Georgia megachurch to pay $13.1 million to leave UMC, end litigation     

Mt. Bethel Church
Mt. Bethel United Methodist Church of Marietta, Georgia. In April 2021, the church voted to begin a profess of disaffiliation from the UMC. |

A megachurch in Georgia has agreed to pay $13.1 million to leave the United Methodist Church with its property, ending litigation between it and the mainline Protestant denomination.

The Marietta-based Mt. Bethel Church, which boasts around 10,000 members, recently announced that it had settled with the UMC North Georgia Conference.

According to the settlement agreement, approved in Cobb County Superior Court on June 3, Mt. Bethel will pay $13.1 to keep its property and assets, while being officially allowed to leave the UMC.

“We are thankful that we have reached a settlement with the Trustees of the North Georgia Conference that puts an end to litigation and enables us to move forward in faith as an independent church,” stated Mt. Bethel.

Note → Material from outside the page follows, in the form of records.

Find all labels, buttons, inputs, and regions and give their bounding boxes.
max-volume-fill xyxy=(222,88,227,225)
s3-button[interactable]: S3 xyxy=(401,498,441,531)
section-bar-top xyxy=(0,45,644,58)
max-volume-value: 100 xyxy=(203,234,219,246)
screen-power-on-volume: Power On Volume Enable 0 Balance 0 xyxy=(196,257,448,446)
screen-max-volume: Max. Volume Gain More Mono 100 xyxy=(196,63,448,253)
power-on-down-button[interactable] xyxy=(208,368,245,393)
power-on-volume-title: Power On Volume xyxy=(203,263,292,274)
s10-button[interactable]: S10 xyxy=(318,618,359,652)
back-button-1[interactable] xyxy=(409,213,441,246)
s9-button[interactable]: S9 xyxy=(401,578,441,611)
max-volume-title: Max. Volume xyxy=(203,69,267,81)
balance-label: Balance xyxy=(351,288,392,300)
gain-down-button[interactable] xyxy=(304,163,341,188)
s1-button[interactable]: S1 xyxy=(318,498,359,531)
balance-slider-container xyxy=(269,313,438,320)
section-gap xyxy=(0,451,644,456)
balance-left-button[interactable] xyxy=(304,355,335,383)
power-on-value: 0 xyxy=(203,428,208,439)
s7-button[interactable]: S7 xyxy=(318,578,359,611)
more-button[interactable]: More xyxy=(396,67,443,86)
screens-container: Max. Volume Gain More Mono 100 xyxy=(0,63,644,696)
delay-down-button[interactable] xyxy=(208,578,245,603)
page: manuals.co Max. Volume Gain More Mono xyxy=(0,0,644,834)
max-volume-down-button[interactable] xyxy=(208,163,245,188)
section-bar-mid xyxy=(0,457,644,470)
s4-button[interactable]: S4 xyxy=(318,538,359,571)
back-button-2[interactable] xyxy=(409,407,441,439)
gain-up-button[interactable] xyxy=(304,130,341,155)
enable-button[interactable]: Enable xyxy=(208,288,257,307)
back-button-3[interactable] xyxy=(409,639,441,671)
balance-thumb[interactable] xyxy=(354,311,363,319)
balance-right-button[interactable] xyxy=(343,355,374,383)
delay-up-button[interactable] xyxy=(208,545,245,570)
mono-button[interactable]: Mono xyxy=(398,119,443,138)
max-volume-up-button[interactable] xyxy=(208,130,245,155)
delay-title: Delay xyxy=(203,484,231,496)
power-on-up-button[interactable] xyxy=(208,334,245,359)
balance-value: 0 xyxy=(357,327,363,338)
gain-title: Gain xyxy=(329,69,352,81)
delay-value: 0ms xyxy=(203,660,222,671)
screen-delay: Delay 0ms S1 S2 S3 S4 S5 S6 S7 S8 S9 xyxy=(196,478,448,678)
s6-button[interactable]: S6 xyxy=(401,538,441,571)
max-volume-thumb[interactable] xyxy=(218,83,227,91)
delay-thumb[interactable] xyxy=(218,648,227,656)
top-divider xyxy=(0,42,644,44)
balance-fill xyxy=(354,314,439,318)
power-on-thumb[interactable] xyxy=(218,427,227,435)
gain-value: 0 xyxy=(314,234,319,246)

“We praise God for His provision and offer gratitude for all the parties involved in reaching this peaceful resolution. We extend abundant thanks to our members, faith community, and partners who have been praying for a God-honoring outcome.”

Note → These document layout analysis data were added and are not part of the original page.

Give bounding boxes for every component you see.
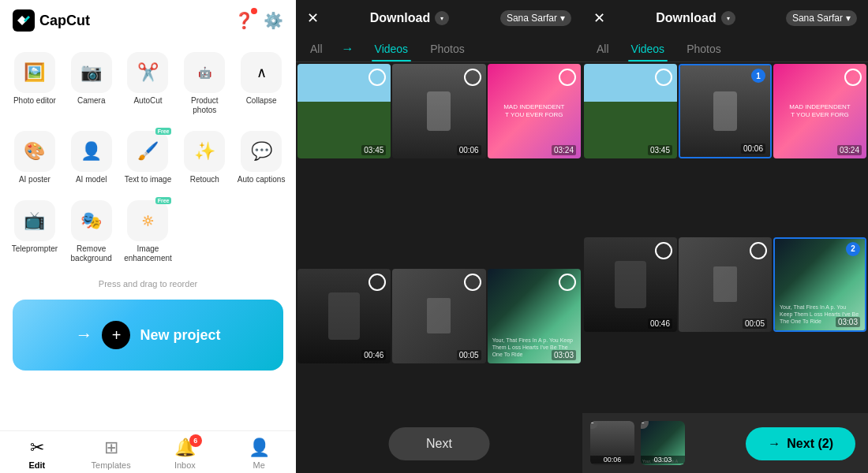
inbox-badge: 6 xyxy=(189,434,202,447)
right-modal-header: ✕ Download ▾ Sana Sarfar ▾ xyxy=(582,0,868,36)
video-thumb-4[interactable]: 00:46 xyxy=(297,269,391,363)
right-video-duration-1: 03:45 xyxy=(648,145,672,155)
right-video-thumb-6[interactable]: Your, That Fires In A p. You Keep Them L… xyxy=(773,237,866,332)
right-video-duration-4: 00:46 xyxy=(648,318,672,329)
selected-thumb-duration-1: 00:06 xyxy=(590,456,634,464)
tool-text-to-image[interactable]: 🖌️ Free Text to image xyxy=(120,123,177,192)
tool-camera[interactable]: 📷 Camera xyxy=(63,44,120,123)
nav-edit[interactable]: ✂ Edit xyxy=(0,438,74,470)
tool-teleprompter[interactable]: 📺 Teleprompter xyxy=(6,192,63,271)
right-next-button[interactable]: → Next (2) xyxy=(746,427,855,460)
middle-user-badge: Sana Sarfar ▾ xyxy=(500,10,571,26)
video-thumb-3[interactable]: MAD INDEPENDENTT YOU EVER FORG 03:24 xyxy=(488,64,581,158)
right-close-button[interactable]: ✕ xyxy=(593,9,605,27)
video-duration-4: 00:46 xyxy=(361,350,386,360)
right-title-area: Download ▾ xyxy=(656,11,735,25)
video-thumb-2[interactable]: 00:06 xyxy=(392,64,485,158)
right-check-circle-3[interactable] xyxy=(844,69,862,86)
new-project-label: New project xyxy=(140,327,220,344)
tool-ai-poster[interactable]: 🎨 AI poster xyxy=(6,123,63,192)
right-next-arrow-icon: → xyxy=(768,437,780,451)
left-panel: CapCut ❓ ⚙️ 🖼️ Photo editor 📷 Camera ✂️ … xyxy=(0,0,296,473)
video-thumb-5[interactable]: 00:05 xyxy=(392,269,485,363)
tool-ai-model[interactable]: 👤 AI model xyxy=(63,123,120,192)
check-circle-4[interactable] xyxy=(369,274,386,291)
tools-grid: 🖼️ Photo editor 📷 Camera ✂️ AutoCut 🤖 Pr… xyxy=(0,41,296,274)
right-tab-bar: All Videos Photos xyxy=(582,36,868,62)
right-video-duration-6: 03:03 xyxy=(836,317,860,327)
new-project-button[interactable]: → + New project xyxy=(13,300,283,371)
right-video-thumb-1[interactable]: 03:45 xyxy=(584,64,677,158)
right-check-circle-4[interactable] xyxy=(655,242,672,259)
right-tab-videos[interactable]: Videos xyxy=(628,36,668,61)
settings-icon[interactable]: ⚙️ xyxy=(264,11,283,30)
middle-next-button[interactable]: Next xyxy=(388,427,490,460)
right-video-duration-5: 00:05 xyxy=(743,318,767,329)
right-video-duration-2: 00:06 xyxy=(741,143,765,154)
help-icon[interactable]: ❓ xyxy=(234,11,254,30)
video-duration-6: 03:03 xyxy=(552,350,576,360)
nav-templates[interactable]: ⊞ Templates xyxy=(74,438,148,470)
check-circle-6[interactable] xyxy=(559,274,576,291)
middle-user-name: Sana Sarfar xyxy=(507,13,557,24)
free-badge-2: Free xyxy=(155,197,172,204)
tool-retouch[interactable]: ✨ Retouch xyxy=(176,123,233,192)
middle-video-grid: 03:45 00:06 MAD INDEPENDENTT YOU EVER FO… xyxy=(296,62,582,473)
right-user-name: Sana Sarfar xyxy=(792,13,843,24)
tool-remove-background[interactable]: 🎭 Remove background xyxy=(63,192,120,271)
right-panel: ✕ Download ▾ Sana Sarfar ▾ All Videos Ph… xyxy=(582,0,868,473)
me-icon: 👤 xyxy=(249,438,270,458)
video-duration-2: 00:06 xyxy=(457,145,481,155)
tool-photo-editor[interactable]: 🖼️ Photo editor xyxy=(6,44,63,123)
nav-me[interactable]: 👤 Me xyxy=(222,438,296,470)
right-next-label: Next (2) xyxy=(787,437,833,451)
right-check-circle-5[interactable] xyxy=(750,242,767,259)
right-user-dropdown-icon: ▾ xyxy=(846,13,851,24)
right-video-thumb-5[interactable]: 00:05 xyxy=(679,237,772,332)
app-header: CapCut ❓ ⚙️ xyxy=(0,0,296,41)
selected-thumb-2[interactable]: − Your, That Fires In A 03:03 xyxy=(641,421,685,465)
middle-close-button[interactable]: ✕ xyxy=(307,9,319,27)
nav-inbox[interactable]: 🔔 6 Inbox xyxy=(148,438,223,470)
middle-panel: ✕ Download ▾ Sana Sarfar ▾ All → Videos … xyxy=(296,0,582,473)
free-badge: Free xyxy=(155,128,172,135)
right-video-thumb-3[interactable]: MAD INDEPENDENTT YOU EVER FORG 03:24 xyxy=(773,64,866,158)
right-video-thumb-2[interactable]: 1 00:06 xyxy=(679,64,772,158)
selected-thumb-duration-2: 03:03 xyxy=(641,456,685,464)
new-project-arrow-icon: → xyxy=(75,325,92,345)
right-check-circle-1[interactable] xyxy=(655,69,672,86)
check-circle-5[interactable] xyxy=(464,274,481,291)
new-project-plus-icon: + xyxy=(102,321,130,349)
right-video-duration-3: 03:24 xyxy=(837,145,862,155)
inbox-icon: 🔔 6 xyxy=(174,438,196,458)
right-user-badge: Sana Sarfar ▾ xyxy=(786,10,857,26)
tool-image-enhancement[interactable]: 🔆 Free Image enhancement xyxy=(120,192,177,271)
middle-user-dropdown-icon: ▾ xyxy=(560,13,565,24)
selected-thumb-1[interactable]: − 00:06 xyxy=(590,421,634,465)
tool-collapse[interactable]: ∧ Collapse xyxy=(233,44,290,123)
video-thumb-1[interactable]: 03:45 xyxy=(297,64,391,158)
right-select-number-6: 2 xyxy=(846,242,860,256)
tool-autocut[interactable]: ✂️ AutoCut xyxy=(120,44,177,123)
right-modal-title: Download xyxy=(656,11,716,25)
check-circle-3[interactable] xyxy=(559,69,576,86)
middle-modal-title: Download xyxy=(370,11,430,25)
app-logo: CapCut xyxy=(13,9,90,32)
middle-dropdown-icon[interactable]: ▾ xyxy=(435,11,449,25)
tool-auto-captions[interactable]: 💬 Auto captions xyxy=(233,123,290,192)
right-dropdown-icon[interactable]: ▾ xyxy=(721,11,735,25)
right-tab-photos[interactable]: Photos xyxy=(683,36,724,61)
middle-tab-videos[interactable]: Videos xyxy=(372,36,412,61)
right-video-thumb-4[interactable]: 00:46 xyxy=(584,237,677,332)
middle-tab-all[interactable]: All xyxy=(307,36,326,61)
bottom-nav: ✂ Edit ⊞ Templates 🔔 6 Inbox 👤 Me xyxy=(0,430,296,473)
video-thumb-6[interactable]: Your, That Fires In A p. You Keep Them L… xyxy=(488,269,581,363)
drag-hint: Press and drag to reorder xyxy=(0,274,296,293)
check-circle-2[interactable] xyxy=(464,69,481,86)
right-video-grid: 03:45 1 00:06 MAD INDEPENDENTT YOU EVER … xyxy=(582,62,868,410)
video-duration-3: 03:24 xyxy=(552,145,576,155)
tool-product-photos[interactable]: 🤖 Product photos xyxy=(176,44,233,123)
right-tab-all[interactable]: All xyxy=(593,36,612,61)
middle-tab-photos[interactable]: Photos xyxy=(427,36,468,61)
middle-modal-header: ✕ Download ▾ Sana Sarfar ▾ xyxy=(296,0,582,36)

For its part, the conference released a statement on Monday saying it was “appreciative of the Cobb County Superior Court” for giving “final approval of the mediated settlement agreement.”

“We anticipate full resolution in the next 120 days,” the conference added. “As stated in the agreement, we are all part of one universal church and look forward to moving ahead in service to Jesus Christ.”

In April 2021, Mt. Bethel's 50-member administrative council unanimously voted to begin a discernment process for leaving the UMC, citing the reassignment of their lead pastor and the general direction of the denomination as reasons.

Last July, the conference announced that it had seized control of Mt. Bethel's assets, citing "exigent circumstances" to justify its actions and saying it was done "out of love for the church and its mission."

For its part, Mt. Bethel denounced the seizure and took issue with North Georgia Bishop Sue Haupert-Johnson and the conference claiming "exigent circumstances."

The church pointed to contrary examples, such as having a growing congregation, financial stability and adhering to UMC Book of Discipline rules regarding the appointment of clergy.

"Mt. Bethel has not violated the Discipline by hiring its' preaching pastor,' nor has it allowed uncredentialed use of the Pulpit," stated Mt. Bethel at the time.

Mt. Bethel filed an injunction request in county court last October to try and stop the conference from interfering with a congregation-wide vote over seeking dismissal from the UMC.

Mt. Bethel is not the only congregation leaving the North Georgia Conference, as the overall UMC is experiencing schism over their years-long debate on homosexuality and gay marriage.

Earlier this month, the conference announced that 70 congregations representing 9% of the regional body’s churches would be officially leaving the UMC by the end of the month.

Many, if not all, of these departing congregations plan to join the newly created Global Methodist Church, which was launched as a conservative alternative to the UMC.